Belden v. Davies

2 Hall 433
CourtThe Superior Court of New York City
DecidedOctober 15, 1829
StatusPublished
Cited by11 cases

This text of 2 Hall 433 (Belden v. Davies) is published on Counsel Stack Legal Research, covering The Superior Court of New York City primary law. Counsel Stack provides free access to over 12 million legal documents including statutes, case law, regulations, and constitutions.

Bluebook
Belden v. Davies, 2 Hall 433 (N.Y. Super. Ct. 1829).

Opinion

Oakley, J.

On the trial of this cause, one David Davies was introduced as a witness, by the defendants. The plaintiils, with a view to rebut his evidence, offered a bill in chancery, filed by him, which contained allegations contradictory to his testimony on the present occasion. The witness stated, that the bill had been filed by his counsel, and that he believed his counsel had stated to him what he intended to insert in it, but that he, (the witness,) had never read it. The bill was'not signed or sworn to by the witness, but was admitted in evidence, although objected to by the defendants.

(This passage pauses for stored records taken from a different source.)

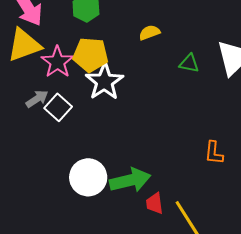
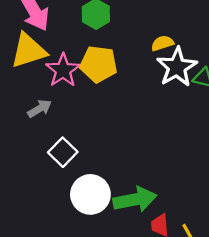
white star: (104, 82) -> (177, 67), moved
white square: (58, 107) -> (63, 152), moved

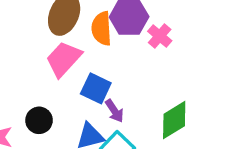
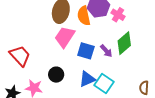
purple arrow: (114, 111) -> (106, 51), moved
green diamond: (174, 120) -> (124, 43), moved

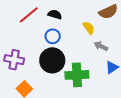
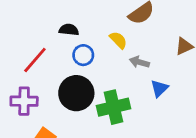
red line: (29, 15) -> (35, 60), moved
blue circle: (53, 36) -> (83, 55), moved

The general rule seems now to be, that a bill in chancery will not be evidence of the facts stated in it, against the party filing it, although it is evidence to show the fact, that such a bill has been filed, in order to introduce the answer, or the depositions of witnesses. [1 Phil. Evi. 263. 7 Term R. 2. Case of the Bunbury Peerage, 2 Stark. Evi. 286, in notis.] In the present case, it could have no effect, except to discredit the witness, by showing that he had made declarations and statements in conflict with his testimony on this trial. If the bill had been sworn to, or signed by him, it might have been set up as his written statement of facts; but in its present shape, it can only be considered as the suggestions of his counsel. Though his counsel may have told him what he intended to insert in the bill, there is nothing to show that it was, in fact, drawn according to the information thus given, and it might have contained many averments, of which the witness was entirely ignorant. In any view of the matter, it does not appear to me that the filing of 'the bill is shown to be so far the personal act of the witness, as to charge him with the knowledge of the statements it contained. It was, therefore, in my judgment, improperly admitted in evidence.

2. The Judge, without the consent of the defendants, and notwithstanding objections interposed by them, directed the jury, if they found for the plaintiffs, to find a nominal sum, sufficient to cover their demand, subject to a reference to liquidate the ao[445]*445counts, and ascertain the balance. The defendants now object to this as irregular.

I am not aware, that either with us, or in England, the courts have claimed a right, without the consent of the parties, to direct such a verdict. It is a practice very convenient, and it is much to be desired, that the courts should possess authority to adopt it. But the right to refer a cause at all, depends upon the statute, and that clearly contemplates only references to be made before the trial. If the parties put themselves upon the jury and go to trial, each has a right to submit his whole case to them, and all that the court can do, if it becomes apparent that the trial will require the examination of long and intricate accounts, is to discontinue it, and direct an application for a reference in the usual mode. There would seem, therefore, in this respect, to have been an irregularity at the trial of this cause, and this nominal verdict cannot be .permitted to stand.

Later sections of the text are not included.